Groupe SNCF, a major railway operator, has successfully migrated from traditional VM-based Kubernetes deployments to a cloud-native platform built on Talos OS and OpenStack, addressing significant operational challenges while navigating complex organizational change. After his talk at TalosCon 2025, InfoQ interviewed Thomas Comtet, Senior Staff Engineer, about this migration.
The organization’s Kubernetes journey began in a highly restrictive DMZ landing zone with limited services and mandatory Virtual Machine (VM) usage. This initial implementation, built from scratch on existing VMs, became what the team described as a “monster” that was extremely difficult to maintain and operate.
When the project expanded to a more traditional intranet zone with standard VLANs and services, the team took a fundamentally different approach. Rather than simply deploying another Kubernetes distribution, they architected a comprehensive cloud-native platform addressing all gravitational concerns: networking, load balancing, storage, and operations.
The solution combined OpenStack as the private cloud foundation with Talos OS as the Kubernetes operating system. This architecture provided the automation capabilities needed for dynamic storage provisioning, load balancing, and network subnet manipulation from day one.
The most significant hurdles were organizational rather than technical. Introducing cloud-native concepts to teams accustomed to traditional IT operations required a fundamental shift in mindset. Legacy teams excelled at scripting, ticket-based workflows, and reactive operations, but cloud-native practices emphasized immutable infrastructure, GitOps, and atomic rollbacks.

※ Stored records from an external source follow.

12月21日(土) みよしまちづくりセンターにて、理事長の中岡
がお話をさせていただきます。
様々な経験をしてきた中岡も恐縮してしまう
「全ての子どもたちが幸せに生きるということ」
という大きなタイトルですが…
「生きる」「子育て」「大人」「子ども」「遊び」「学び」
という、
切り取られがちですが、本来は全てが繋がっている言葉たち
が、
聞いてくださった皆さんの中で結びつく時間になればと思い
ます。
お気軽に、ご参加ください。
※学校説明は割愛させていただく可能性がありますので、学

Rather than attempting to retrain existing teams, the organization created new teams aligned with cloud-native principles, allowing both approaches to coexist autonomously. This decision acknowledged that changing deep-rooted operational habits and perspectives requires more than training it requires different organizational structures.

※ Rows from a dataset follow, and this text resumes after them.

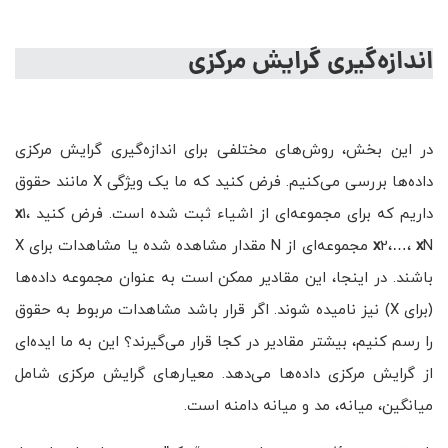
اندازه‌گیری گرایش مرکزی
در این بخش، روش‌های مختلفی برای اندازه‌گیری گرایش مرکزی
داده‌ها بررسی می‌کنیم. فرض کنید که ما یک ویژگی X مانند حقوق
داریم که برای مجموعه‌ای از اشیاء ثبت شده است. فرض کنید
1،
x
x
2،…،
x
N مجموعه‌ای از N مقدار مشاهده شده یا مشاهدات برای X
باشند. در اینجا، این مقادیر ممکن است به عنوان مجموعه داده‌ها
(برای X) نیز نامیده شوند. اگر قرار باشد مشاهدات مربوط به حقوق
را رسم کنیم، بیشتر مقادیر در کجا قرار می‌گیرند؟ این به ما ایده‌ای
از گرایش مرکزی داده‌ها می‌دهد. معیارهای گرایش مرکزی شامل
میانگین، میانه، مد و میانه دامنه است.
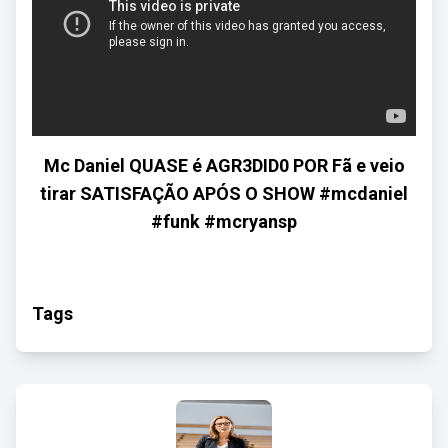
Mc Daniel QUASE é AGR3DID0 POR Fã e veio
tirar SATISFAÇÃO APÓS O SHOW #mcdaniel
#funk #mcryansp
Tags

The technical implementation presented its own challenges. The OpenStack team was still maturing when the Kubernetes platform launched on top of it, creating a demanding client relationship from the start. The cloud-native team required sophisticated capabilities immediately: automated storage, dynamic load balancing, and subnet manipulation.
When we started, OpenStack was brand new and still being deployed. We immediately built our entire Kubernetes cloud-native platform on top of it: automated storage, load balancing, subnet management, everything. We weren’t easy clients with simple needs. Both teams were running in parallel: them deploying OpenStack, us building the cloud-native platform on top.
This necessitated extremely close collaboration, with teams maintaining constant communication about changes and their impacts. Despite the challenges, this tight integration ultimately strengthened both platforms.
For the Kubernetes-focused team, Talos OS proved ideal. Most team members were Kubernetes experts rather than operating system specialists, and Talos provided a production-ready, secure-by-design solution out of the box. Two engineers working with Talos daily particularly appreciated its configuration-driven approach and minimalistic design.
Reflecting on the journey, the team identified one significant improvement opportunity: the two-year research phase exploring bare-metal Kubernetes solutions. The team spent considerable time committed to a Kubernetes-centric approach before eventually pivoting to the OpenStack-based solution. This transition might have occurred six months to a year earlier with more openness to alternative perspectives.
However, the organizational challenges of working with legacy teams were unavoidable. Cultural and operational transformation simply requires time and cannot be rushed.
The immediate roadmap focuses on scaling the existing platform and onboarding more applications to achieve return on investment. The next milestone involves migrating highly critical applications to the cloud-native platform, demonstrating confidence in its stability and capabilities.
Edge deployment decisions remain under evaluation given the long-term nature of industrial rollouts and the diversity of potential edge locations within railway operations.